ASSIGNMENT:
Without any of their pictures, return all of the records exactly.

__________________________________________________

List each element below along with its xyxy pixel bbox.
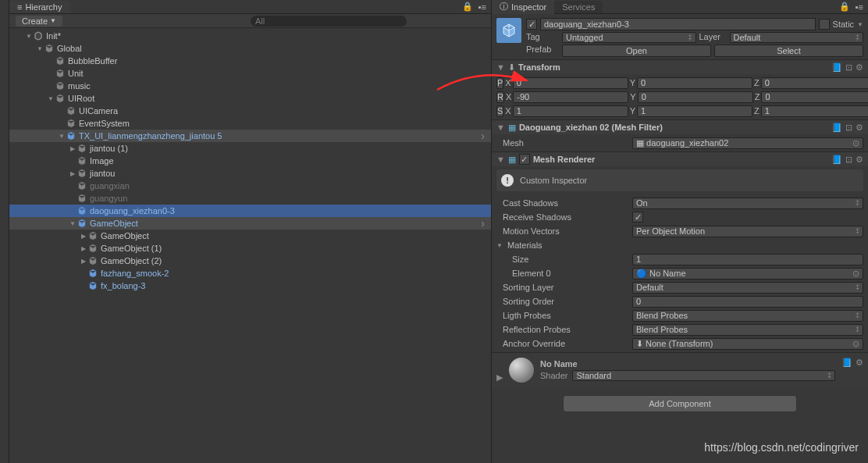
- tree-row[interactable]: ▼Global: [9, 42, 491, 55]
- prefab-icon: [87, 280, 98, 291]
- foldout-arrow-icon[interactable]: ▼: [58, 132, 66, 140]
- create-button[interactable]: Create ▼: [16, 16, 62, 27]
- cube-icon: [76, 193, 87, 204]
- inspector-tab-bar: ⓘ Inspector Services 🔒 ▪≡: [492, 0, 868, 14]
- material-sphere-icon: [509, 358, 534, 383]
- add-component-button[interactable]: Add Component: [563, 395, 797, 412]
- sorting-layer-dropdown[interactable]: Default: [632, 282, 863, 294]
- foldout-arrow-icon[interactable]: ▶: [80, 257, 87, 265]
- hierarchy-tab[interactable]: ≡ Hierarchy: [9, 1, 70, 13]
- tree-row[interactable]: ▶jiantou (1): [9, 142, 491, 155]
- tree-row[interactable]: ▼Init*: [9, 30, 491, 42]
- panel-menu-icon[interactable]: ▪≡: [476, 2, 486, 12]
- tree-row[interactable]: ▼TX_UI_lianmengzhanzheng_jiantou 5›: [9, 130, 491, 142]
- material-element-0-field[interactable]: 🔵 No Name: [632, 268, 863, 280]
- foldout-arrow-icon[interactable]: ▶: [80, 232, 87, 240]
- tree-row[interactable]: ▶GameObject: [9, 230, 491, 242]
- motion-vectors-dropdown[interactable]: Per Object Motion: [632, 226, 863, 237]
- component-presets-icon[interactable]: ⊡: [845, 62, 852, 73]
- foldout-arrow-icon[interactable]: ▶: [80, 244, 87, 252]
- component-settings-icon[interactable]: ⚙: [856, 358, 863, 368]
- tree-row[interactable]: UICamera: [9, 105, 491, 117]
- panel-menu-icon[interactable]: ▪≡: [853, 2, 863, 12]
- gameobject-icon[interactable]: [496, 18, 521, 43]
- reflection-probes-dropdown[interactable]: Blend Probes: [632, 324, 863, 336]
- foldout-arrow-icon[interactable]: ▼: [496, 62, 505, 72]
- transform-title: Transform: [518, 62, 828, 72]
- tree-row[interactable]: ▶jiantou: [9, 167, 491, 180]
- tree-row[interactable]: BubbleBuffer: [9, 55, 491, 67]
- position-y-input[interactable]: [637, 77, 752, 89]
- layer-dropdown[interactable]: Default: [730, 32, 864, 43]
- position-button[interactable]: P: [496, 77, 503, 89]
- component-settings-icon[interactable]: ⚙: [856, 62, 863, 73]
- component-settings-icon[interactable]: ⚙: [856, 155, 863, 165]
- scale-button[interactable]: S: [496, 105, 503, 117]
- dropdown-arrow-icon: ▼: [50, 17, 56, 24]
- inspector-tab[interactable]: ⓘ Inspector: [492, 0, 554, 14]
- foldout-arrow-icon[interactable]: ▶: [69, 144, 76, 152]
- meshrenderer-enabled-checkbox[interactable]: ✓: [519, 154, 530, 165]
- mesh-field[interactable]: ▦ daoguang_xiezhan02: [632, 137, 863, 149]
- sorting-order-input[interactable]: [632, 296, 863, 308]
- scale-z-input[interactable]: [761, 105, 868, 117]
- foldout-arrow-icon[interactable]: ▼: [47, 94, 55, 102]
- light-probes-dropdown[interactable]: Blend Probes: [632, 310, 863, 322]
- position-z-input[interactable]: [761, 77, 868, 89]
- static-dropdown-icon[interactable]: ▼: [857, 21, 863, 28]
- rotation-y-input[interactable]: [638, 91, 753, 103]
- hierarchy-tree[interactable]: ▼Init*▼GlobalBubbleBufferUnitmusic▼UIRoo…: [9, 28, 491, 463]
- scale-y-input[interactable]: [637, 105, 752, 117]
- rotation-button[interactable]: R: [496, 91, 504, 103]
- tree-row[interactable]: fx_bolang-3: [9, 280, 491, 292]
- rotation-z-input[interactable]: [761, 91, 868, 103]
- rotation-x-input[interactable]: [513, 91, 628, 103]
- hierarchy-search-input[interactable]: [251, 16, 407, 27]
- tree-row[interactable]: ▼GameObject›: [9, 217, 491, 230]
- foldout-arrow-icon[interactable]: ▼: [496, 155, 505, 164]
- foldout-arrow-icon[interactable]: ▶: [69, 169, 76, 177]
- tree-row[interactable]: ▶GameObject (2): [9, 255, 491, 267]
- tree-row[interactable]: guangyun: [9, 192, 491, 205]
- tree-row[interactable]: EventSystem: [9, 117, 491, 130]
- prefab-open-button[interactable]: Open: [562, 45, 711, 57]
- materials-size-input[interactable]: [632, 254, 863, 265]
- prop-label: Sorting Order: [496, 297, 629, 306]
- foldout-arrow-icon[interactable]: ▶: [496, 372, 503, 383]
- tree-row[interactable]: daoguang_xiezhan0-3: [9, 205, 491, 217]
- foldout-arrow-icon[interactable]: ▼: [496, 242, 504, 249]
- component-presets-icon[interactable]: ⊡: [845, 155, 852, 165]
- foldout-arrow-icon[interactable]: ▼: [36, 45, 44, 52]
- tree-row[interactable]: Image: [9, 155, 491, 167]
- prefab-select-button[interactable]: Select: [714, 45, 863, 57]
- shader-dropdown[interactable]: Standard: [572, 370, 835, 381]
- component-presets-icon[interactable]: ⊡: [845, 123, 852, 133]
- receive-shadows-checkbox[interactable]: ✓: [632, 212, 643, 223]
- static-checkbox[interactable]: [819, 19, 830, 30]
- position-x-input[interactable]: [513, 77, 628, 89]
- anchor-override-field[interactable]: ⬇ None (Transform): [632, 338, 863, 350]
- help-icon[interactable]: 📘: [831, 62, 842, 73]
- foldout-arrow-icon[interactable]: ▼: [496, 123, 505, 132]
- info-badge-icon: !: [501, 174, 514, 187]
- tree-row[interactable]: guangxian: [9, 180, 491, 192]
- foldout-arrow-icon[interactable]: ▼: [25, 32, 33, 40]
- lock-icon[interactable]: 🔒: [839, 2, 850, 12]
- tree-row[interactable]: ▶GameObject (1): [9, 242, 491, 255]
- help-icon[interactable]: 📘: [841, 358, 852, 368]
- tree-row[interactable]: Unit: [9, 67, 491, 80]
- tag-dropdown[interactable]: Untagged: [562, 32, 696, 43]
- gameobject-enabled-checkbox[interactable]: ✓: [526, 19, 537, 30]
- help-icon[interactable]: 📘: [831, 155, 842, 165]
- tree-row[interactable]: fazhang_smook-2: [9, 267, 491, 280]
- component-settings-icon[interactable]: ⚙: [856, 123, 863, 133]
- scale-x-input[interactable]: [513, 105, 628, 117]
- help-icon[interactable]: 📘: [831, 123, 842, 133]
- lock-icon[interactable]: 🔒: [462, 2, 473, 12]
- cast-shadows-dropdown[interactable]: On: [632, 198, 863, 209]
- tree-row[interactable]: ▼UIRoot: [9, 92, 491, 105]
- services-tab[interactable]: Services: [554, 1, 603, 13]
- foldout-arrow-icon[interactable]: ▼: [69, 219, 76, 227]
- gameobject-name-input[interactable]: [540, 18, 816, 30]
- tree-row[interactable]: music: [9, 80, 491, 92]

__________________________________________________

FINISHED TASK:
List each element below along with its xyxy pixel bbox.
- tree-row[interactable]: ▼Global: [9, 42, 491, 55]
- prefab-icon: [87, 280, 98, 291]
- foldout-arrow-icon[interactable]: ▼: [58, 132, 66, 140]
- create-button[interactable]: Create ▼: [16, 16, 62, 27]
- cube-icon: [76, 193, 87, 204]
- inspector-tab-bar: ⓘ Inspector Services 🔒 ▪≡: [492, 0, 868, 14]
- material-sphere-icon: [509, 358, 534, 383]
- add-component-button[interactable]: Add Component: [563, 395, 797, 412]
- sorting-layer-dropdown[interactable]: Default: [632, 282, 863, 294]
- foldout-arrow-icon[interactable]: ▶: [80, 257, 87, 265]
- hierarchy-tab[interactable]: ≡ Hierarchy: [9, 1, 70, 13]
- tree-row[interactable]: ▶jiantou (1): [9, 142, 491, 155]
- tree-row[interactable]: ▼Init*: [9, 30, 491, 42]
- panel-menu-icon[interactable]: ▪≡: [476, 2, 486, 12]
- tree-row[interactable]: ▼TX_UI_lianmengzhanzheng_jiantou 5›: [9, 130, 491, 142]
- material-element-0-field[interactable]: 🔵 No Name: [632, 268, 863, 280]
- foldout-arrow-icon[interactable]: ▶: [80, 232, 87, 240]
- tree-row[interactable]: ▶GameObject: [9, 230, 491, 242]
- motion-vectors-dropdown[interactable]: Per Object Motion: [632, 226, 863, 237]
- component-presets-icon[interactable]: ⊡: [845, 62, 852, 73]
- foldout-arrow-icon[interactable]: ▶: [80, 244, 87, 252]
- component-settings-icon[interactable]: ⚙: [856, 358, 863, 368]
- tree-row[interactable]: UICamera: [9, 105, 491, 117]
- panel-menu-icon[interactable]: ▪≡: [853, 2, 863, 12]
- gameobject-icon[interactable]: [496, 18, 521, 43]
- reflection-probes-dropdown[interactable]: Blend Probes: [632, 324, 863, 336]
- foldout-arrow-icon[interactable]: ▼: [496, 62, 505, 72]
- transform-title: Transform: [518, 62, 828, 72]
- tree-row[interactable]: ▶jiantou: [9, 167, 491, 180]
- tree-row[interactable]: BubbleBuffer: [9, 55, 491, 67]
- position-y-input[interactable]: [637, 77, 752, 89]
- layer-dropdown[interactable]: Default: [730, 32, 864, 43]
- position-button[interactable]: P: [496, 77, 503, 89]
- component-settings-icon[interactable]: ⚙: [856, 62, 863, 73]
- component-settings-icon[interactable]: ⚙: [856, 155, 863, 165]
- scale-button[interactable]: S: [496, 105, 503, 117]
- dropdown-arrow-icon: ▼: [50, 17, 56, 24]
- inspector-tab[interactable]: ⓘ Inspector: [492, 0, 554, 14]
- foldout-arrow-icon[interactable]: ▶: [69, 144, 76, 152]
- meshrenderer-enabled-checkbox[interactable]: ✓: [519, 154, 530, 165]
- mesh-field[interactable]: ▦ daoguang_xiezhan02: [632, 137, 863, 149]
- sorting-order-input[interactable]: [632, 296, 863, 308]
- scale-z-input[interactable]: [761, 105, 868, 117]
- foldout-arrow-icon[interactable]: ▼: [47, 94, 55, 102]
- light-probes-dropdown[interactable]: Blend Probes: [632, 310, 863, 322]
- position-z-input[interactable]: [761, 77, 868, 89]
- static-dropdown-icon[interactable]: ▼: [857, 21, 863, 28]
- rotation-y-input[interactable]: [638, 91, 753, 103]
- hierarchy-tree[interactable]: ▼Init*▼GlobalBubbleBufferUnitmusic▼UIRoo…: [9, 28, 491, 463]
- scale-y-input[interactable]: [637, 105, 752, 117]
- rotation-button[interactable]: R: [496, 91, 504, 103]
- tree-row[interactable]: fx_bolang-3: [9, 280, 491, 292]
- rotation-z-input[interactable]: [761, 91, 868, 103]
- rotation-x-input[interactable]: [513, 91, 628, 103]
- hierarchy-search-input[interactable]: [251, 16, 407, 27]
- tree-row[interactable]: ▼GameObject›: [9, 217, 491, 230]
- foldout-arrow-icon[interactable]: ▼: [496, 155, 505, 164]
- foldout-arrow-icon[interactable]: ▶: [69, 169, 76, 177]
- tree-row[interactable]: ▶GameObject (2): [9, 255, 491, 267]
- tree-row[interactable]: guangyun: [9, 192, 491, 205]
- tree-row[interactable]: EventSystem: [9, 117, 491, 130]
- prefab-open-button[interactable]: Open: [562, 45, 711, 57]
- materials-size-input[interactable]: [632, 254, 863, 265]
- prop-label: Sorting Order: [496, 297, 629, 306]
- foldout-arrow-icon[interactable]: ▶: [496, 372, 503, 383]
- tree-row[interactable]: daoguang_xiezhan0-3: [9, 205, 491, 217]
- foldout-arrow-icon[interactable]: ▼: [496, 242, 504, 249]
- component-presets-icon[interactable]: ⊡: [845, 155, 852, 165]
- foldout-arrow-icon[interactable]: ▼: [36, 45, 44, 52]
- tree-row[interactable]: Image: [9, 155, 491, 167]
- prefab-select-button[interactable]: Select: [714, 45, 863, 57]
- shader-dropdown[interactable]: Standard: [572, 370, 835, 381]
- component-presets-icon[interactable]: ⊡: [845, 123, 852, 133]
- receive-shadows-checkbox[interactable]: ✓: [632, 212, 643, 223]
- static-checkbox[interactable]: [819, 19, 830, 30]
- position-x-input[interactable]: [513, 77, 628, 89]
- anchor-override-field[interactable]: ⬇ None (Transform): [632, 338, 863, 350]
- help-icon[interactable]: 📘: [831, 62, 842, 73]
- foldout-arrow-icon[interactable]: ▼: [496, 123, 505, 132]
- info-badge-icon: !: [501, 174, 514, 187]
- tree-row[interactable]: guangxian: [9, 180, 491, 192]
- foldout-arrow-icon[interactable]: ▼: [25, 32, 33, 40]
- lock-icon[interactable]: 🔒: [839, 2, 850, 12]
- tree-row[interactable]: ▶GameObject (1): [9, 242, 491, 255]
- help-icon[interactable]: 📘: [841, 358, 852, 368]
- tree-row[interactable]: Unit: [9, 67, 491, 80]
- tag-dropdown[interactable]: Untagged: [562, 32, 696, 43]
- gameobject-enabled-checkbox[interactable]: ✓: [526, 19, 537, 30]
- help-icon[interactable]: 📘: [831, 155, 842, 165]
- tree-row[interactable]: fazhang_smook-2: [9, 267, 491, 280]
- component-settings-icon[interactable]: ⚙: [856, 123, 863, 133]
- scale-x-input[interactable]: [513, 105, 628, 117]
- help-icon[interactable]: 📘: [831, 123, 842, 133]
- lock-icon[interactable]: 🔒: [462, 2, 473, 12]
- cast-shadows-dropdown[interactable]: On: [632, 198, 863, 209]
- tree-row[interactable]: ▼UIRoot: [9, 92, 491, 105]
- services-tab[interactable]: Services: [554, 1, 603, 13]
- foldout-arrow-icon[interactable]: ▼: [69, 219, 76, 227]
- gameobject-name-input[interactable]: [540, 18, 816, 30]
- tree-row[interactable]: music: [9, 80, 491, 92]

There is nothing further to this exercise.